A day after Finance Minister P Chidambaram presented Budget 2013-14, Planning Commission Deputy Chairman Montek Singh Ahluwalia answers diverse queries on it and related matters, at a press briefing. Edited excerpts:
On the marginal rise in 2013-14 Plan expenditure, as against the 2012-13 budget estimate
It’s not a secret that we (Planning Commission) had asked for more but that was not keeping in mind the revised estimate (RE) for 2012-13. In my discussions with the finance minister (FM), it came up that ministries had not been able to spend the allocated amount for 2012-13, so there was no point in allocating them 40 per cent more than the RE.
Yes, what has been cut is bad, as it would have led to benefits somewhere, but, I think it would be irresponsible on the part of the Commission to start posturing on the Plan in a period when the fiscal deficit has to be brought under control. And, frankly, if we had allowed that (high Plan expenditure for 2013-14), we would not have survived without a crisis.

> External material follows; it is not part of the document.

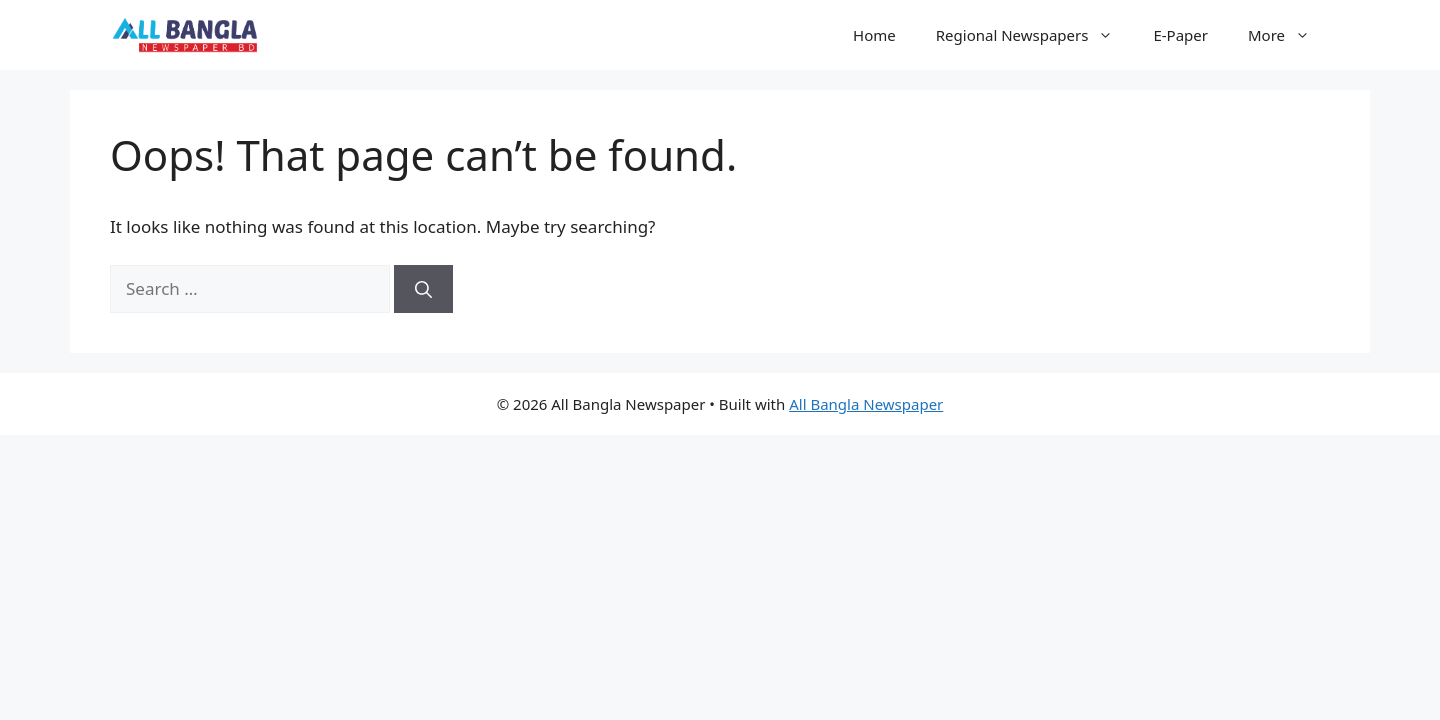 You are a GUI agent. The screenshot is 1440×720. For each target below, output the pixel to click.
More (1289, 35)
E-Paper (1180, 35)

On whether the Budget does enough to help UPA-2 come back to power.
I do not believe that you would have a booming economy when you go into elections if you had a budget which did not answer the fiscal deficit concerns. A giveaway budget might have won the FM some political support in the short term. Hopefully, the UPA wants to go into general elections saying, look, people had lost confidence in the UPA because of the poor performance of 2012 but in 2013-14, you come back to 6.5 per cent economic growth. I do not believe that would have been possible if the budget was very populist.
On the impact of Budget 2013-14 on foreign investors.
I think the action the FM has taken on General Anti Avoidance Rules (GAAR), by postponing it till 2016-17, is extremely supportive of foreign investors. The provisions under GAAR have also been made much clearer in favour of foreign investors.
On the ‘super-rich tax’
What P Chidambaram has said is, there is nothing wrong in basic rates, these are not going to change, but we need a little bit of money. So, taking money from people who earn more than Rs 1 crore (annually) is not a bad idea and it’s just 10 per cent of the tax.
On the Food Security Bill getting Rs 10,000 crore extra despite the fiscal constraints.
My view is the Bill should be the first charge on subsidy and if it turns out that there is a fiscal problem and we can’t afford subsidies, we should cut the other subsidies. We can cut fertiliser subsidies by half and put it back into agriculture, and the petroleum subsidy should be eliminated as soon as possible because it’s damaging, unjustified and does not help the poor.
On whether a target of 6.5 per cent growth in 2013-14 is realistic enough.
We should definitely be getting back to the trend and 6.5 per cent in 2013-14 looks possible, particularly now, when we are looking at the problem for some time.
We are clear in our minds as to what the solution is and we have set up mechanisms that will resolve the problems.